Saved data entries:
****************************************

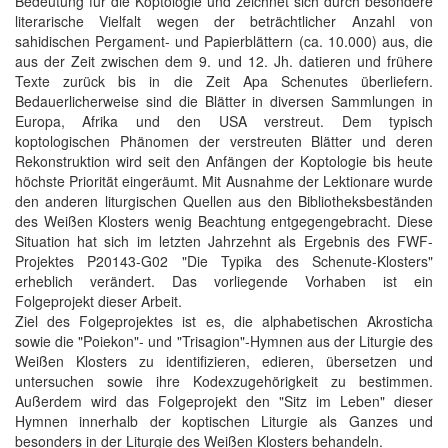
Bedeutung für die Koptologie und zeichnet sich durch besondere
literarische Vielfalt wegen der beträchtlicher Anzahl von
sahidischen Pergament- und Papierblättern (ca. 10.000) aus, die
aus der Zeit zwischen dem 9. und 12. Jh. datieren und frühere
Texte zurück bis in die Zeit Apa Schenutes überliefern.
Bedauerlicherweise sind die Blätter in diversen Sammlungen in
Europa, Afrika und den USA verstreut. Dem typisch
koptologischen Phänomen der verstreuten Blätter und deren
Rekonstruktion wird seit den Anfängen der Koptologie bis heute
höchste Priorität eingeräumt. Mit Ausnahme der Lektionare wurde
den anderen liturgischen Quellen aus den Bibliotheksbeständen
des Weißen Klosters wenig Beachtung entgegengebracht. Diese
Situation hat sich im letzten Jahrzehnt als Ergebnis des FWF-
Projektes P20143-G02 "Die Typika des Schenute-Klosters"
erheblich verändert. Das vorliegende Vorhaben ist ein
Folgeprojekt dieser Arbeit.
Ziel des Folgeprojektes ist es, die alphabetischen Akrosticha
sowie die "Poiekon"- und "Trisagion"-Hymnen aus der Liturgie des
Weißen Klosters zu identifizieren, edieren, übersetzen und
untersuchen sowie ihre Kodexzugehörigkeit zu bestimmen.
Außerdem wird das Folgeprojekt den "Sitz im Leben" dieser
Hymnen innerhalb der koptischen Liturgie als Ganzes und
besonders in der Liturgie des Weißen Klosters behandeln.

****************************************

● Required work
The required output is each line of the entries that contains the word "Koptologie".

● Answer section
Bedeutung für die Koptologie und zeichnet sich durch besondere
Rekonstruktion wird seit den Anfängen der Koptologie bis heute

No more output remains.